Figure 3: Compute versus VA performance, demonstrating efficiency trade-offs among CPT, SFT, and LongPO.
Evaluation and Benchmarking
Models are rigorously assessed across a suite of visual and textual LC benchmarks, normalized to minimize distributional bias. The primary metrics are Visual-LC Average (VA) and LC Average (LCA), the latter incorporating HELMET and LongBench v2. The authors also introduce MMLBD-C, manually correcting mispairings, ambiguities, typos, and answer errors found in MMLongBenchDoc, substantially improving evaluation quality (Figure 4).



Figure 4: Examples of document-question mismatches, underspecified queries, typos, and incorrect answer labels in the original benchmark.
Strong Numerical Results and Key Claims
Practical and Theoretical Implications
This study offers reproducible, actionable guidance:
- Recipe Openness: All data pipelines, ablation leaderboards, and checkpoints are released, closing the reproducibility gap in SOTA LC-VLMs.
- Data Engineering: Recursively refined queries and hard negatives are critical for robust training.

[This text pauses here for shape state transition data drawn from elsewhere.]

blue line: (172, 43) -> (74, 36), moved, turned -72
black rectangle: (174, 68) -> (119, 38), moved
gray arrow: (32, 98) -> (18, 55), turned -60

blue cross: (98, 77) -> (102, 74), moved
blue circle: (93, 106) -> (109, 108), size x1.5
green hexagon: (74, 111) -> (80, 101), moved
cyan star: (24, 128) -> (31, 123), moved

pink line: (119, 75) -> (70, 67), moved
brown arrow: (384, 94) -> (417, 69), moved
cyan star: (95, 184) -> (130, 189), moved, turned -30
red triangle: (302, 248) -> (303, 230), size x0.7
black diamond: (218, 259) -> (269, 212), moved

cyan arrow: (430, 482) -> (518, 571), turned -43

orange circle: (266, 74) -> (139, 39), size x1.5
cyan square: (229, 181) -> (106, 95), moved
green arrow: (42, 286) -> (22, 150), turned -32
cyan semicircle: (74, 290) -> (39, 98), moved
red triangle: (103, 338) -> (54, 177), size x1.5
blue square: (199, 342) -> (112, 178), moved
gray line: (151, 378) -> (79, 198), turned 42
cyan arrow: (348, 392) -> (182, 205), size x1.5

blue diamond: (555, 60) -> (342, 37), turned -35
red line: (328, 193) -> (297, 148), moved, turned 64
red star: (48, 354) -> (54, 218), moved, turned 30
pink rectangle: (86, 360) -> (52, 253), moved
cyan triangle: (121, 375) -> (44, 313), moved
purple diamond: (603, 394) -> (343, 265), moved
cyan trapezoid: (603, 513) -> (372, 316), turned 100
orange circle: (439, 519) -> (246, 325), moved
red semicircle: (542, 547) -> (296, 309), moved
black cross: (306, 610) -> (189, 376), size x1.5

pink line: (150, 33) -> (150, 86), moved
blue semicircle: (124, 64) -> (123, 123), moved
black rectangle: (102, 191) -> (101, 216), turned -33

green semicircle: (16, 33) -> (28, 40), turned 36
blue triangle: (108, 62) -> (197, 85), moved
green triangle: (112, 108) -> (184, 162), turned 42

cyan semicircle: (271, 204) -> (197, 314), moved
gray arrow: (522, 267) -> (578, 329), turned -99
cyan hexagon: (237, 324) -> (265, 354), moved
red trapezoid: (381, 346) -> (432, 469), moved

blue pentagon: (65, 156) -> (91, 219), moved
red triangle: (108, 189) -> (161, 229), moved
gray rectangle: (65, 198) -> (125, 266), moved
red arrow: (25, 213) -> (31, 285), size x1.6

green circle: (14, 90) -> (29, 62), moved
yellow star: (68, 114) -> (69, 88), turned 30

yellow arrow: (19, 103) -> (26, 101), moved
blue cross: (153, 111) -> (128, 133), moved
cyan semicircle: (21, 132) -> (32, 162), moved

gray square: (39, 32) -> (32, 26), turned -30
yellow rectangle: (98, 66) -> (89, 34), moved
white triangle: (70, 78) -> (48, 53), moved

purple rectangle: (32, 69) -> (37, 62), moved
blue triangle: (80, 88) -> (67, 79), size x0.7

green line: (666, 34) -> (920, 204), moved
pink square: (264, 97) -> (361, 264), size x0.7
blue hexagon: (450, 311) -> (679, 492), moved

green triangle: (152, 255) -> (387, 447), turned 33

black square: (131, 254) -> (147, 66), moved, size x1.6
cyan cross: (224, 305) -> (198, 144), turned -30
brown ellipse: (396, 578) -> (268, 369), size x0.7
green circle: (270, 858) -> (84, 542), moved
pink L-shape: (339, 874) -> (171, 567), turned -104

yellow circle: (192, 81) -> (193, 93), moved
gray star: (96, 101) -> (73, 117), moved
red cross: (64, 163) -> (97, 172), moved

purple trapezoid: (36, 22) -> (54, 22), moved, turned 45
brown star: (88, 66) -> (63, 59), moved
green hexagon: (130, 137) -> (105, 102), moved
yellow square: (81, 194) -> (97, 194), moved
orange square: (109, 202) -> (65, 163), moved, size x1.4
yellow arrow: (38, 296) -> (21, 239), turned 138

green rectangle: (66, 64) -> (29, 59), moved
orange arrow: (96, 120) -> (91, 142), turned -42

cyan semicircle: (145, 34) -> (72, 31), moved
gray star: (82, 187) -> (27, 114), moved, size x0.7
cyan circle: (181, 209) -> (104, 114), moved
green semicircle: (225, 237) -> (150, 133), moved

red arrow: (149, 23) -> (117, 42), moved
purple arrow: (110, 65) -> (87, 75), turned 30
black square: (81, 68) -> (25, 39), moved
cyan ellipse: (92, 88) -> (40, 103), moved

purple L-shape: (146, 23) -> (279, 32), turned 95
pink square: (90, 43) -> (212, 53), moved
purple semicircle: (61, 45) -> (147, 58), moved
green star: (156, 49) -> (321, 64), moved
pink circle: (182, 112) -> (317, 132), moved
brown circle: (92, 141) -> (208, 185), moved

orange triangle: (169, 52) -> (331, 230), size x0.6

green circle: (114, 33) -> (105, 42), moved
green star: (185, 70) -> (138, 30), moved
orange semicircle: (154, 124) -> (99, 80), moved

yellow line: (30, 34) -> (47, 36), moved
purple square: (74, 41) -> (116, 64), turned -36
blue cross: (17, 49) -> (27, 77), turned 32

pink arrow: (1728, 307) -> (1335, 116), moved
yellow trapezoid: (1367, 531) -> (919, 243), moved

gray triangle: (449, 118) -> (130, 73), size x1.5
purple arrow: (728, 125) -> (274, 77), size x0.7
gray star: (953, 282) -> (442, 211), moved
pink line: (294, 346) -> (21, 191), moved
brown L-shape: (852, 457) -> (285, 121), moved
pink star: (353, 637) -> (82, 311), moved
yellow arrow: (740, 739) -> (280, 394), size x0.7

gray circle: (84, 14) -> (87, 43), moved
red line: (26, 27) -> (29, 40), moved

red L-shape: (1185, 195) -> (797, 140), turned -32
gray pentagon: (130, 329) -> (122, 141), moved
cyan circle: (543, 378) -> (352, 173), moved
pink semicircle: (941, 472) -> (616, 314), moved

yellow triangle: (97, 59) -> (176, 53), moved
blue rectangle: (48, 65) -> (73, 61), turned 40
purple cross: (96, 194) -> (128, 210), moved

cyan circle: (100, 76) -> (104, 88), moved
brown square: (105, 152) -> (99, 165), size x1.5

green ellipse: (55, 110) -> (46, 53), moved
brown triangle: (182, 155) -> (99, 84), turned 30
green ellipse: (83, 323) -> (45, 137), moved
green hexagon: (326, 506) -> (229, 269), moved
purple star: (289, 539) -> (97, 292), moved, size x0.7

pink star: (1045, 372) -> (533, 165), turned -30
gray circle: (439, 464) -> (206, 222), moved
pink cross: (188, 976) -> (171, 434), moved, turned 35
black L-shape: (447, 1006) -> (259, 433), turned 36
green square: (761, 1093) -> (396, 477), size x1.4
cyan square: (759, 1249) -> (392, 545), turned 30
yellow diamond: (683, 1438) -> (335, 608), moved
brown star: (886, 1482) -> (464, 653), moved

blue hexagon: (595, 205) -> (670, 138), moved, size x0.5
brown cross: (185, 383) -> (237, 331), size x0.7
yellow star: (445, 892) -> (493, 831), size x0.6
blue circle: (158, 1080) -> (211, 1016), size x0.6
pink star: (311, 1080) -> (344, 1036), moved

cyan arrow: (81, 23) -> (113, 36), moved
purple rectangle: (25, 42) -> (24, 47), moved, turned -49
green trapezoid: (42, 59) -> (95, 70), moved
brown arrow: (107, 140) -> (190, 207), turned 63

- Efficient Training: Context targeting, page indices, and model merging are minimal interventions yielding high impact with modest compute overhead.
- Generalization: Cross-modal transfer demonstrates that LC-VLM tasks are not siloed; visual context pretraining can upgrade text-LC performance and vice versa.
On the theoretical side, negative findings (non-additivity of CPT and SFT, performance degradation with upsampled long documents) point to subtle dynamics in curriculum and data distribution, highlighting avenues for future research (e.g., mixed-stage training, replay mechanisms).
Future Directions
Limitations include under-representation of extreme context lengths in typical benchmarks (most <128K tokens), suggesting that—at scale—further benchmarks and datasets are required to stress-test models at 344K and beyond. The interaction between CPT and SFT is not fully understood, especially for additive potential and mixed-modality composition. Extensions could explore mixed-stage curriculum and replay of high-value long-context tasks.
Conclusion
The paper contributes open, large-scale recipes, robust ablations, and SOTA models for long-context visual document understanding. Practitioners can directly deploy interventions such as context targeting and page indices, while the release of MMLBD-C addresses prior evaluation shortfalls. The model recipes and findings accelerate progress toward reliable long-document VLMs, with practical relevance for real-world enterprise and academic workflows, and theoretical significance for multimodal LC transfer and curriculum design.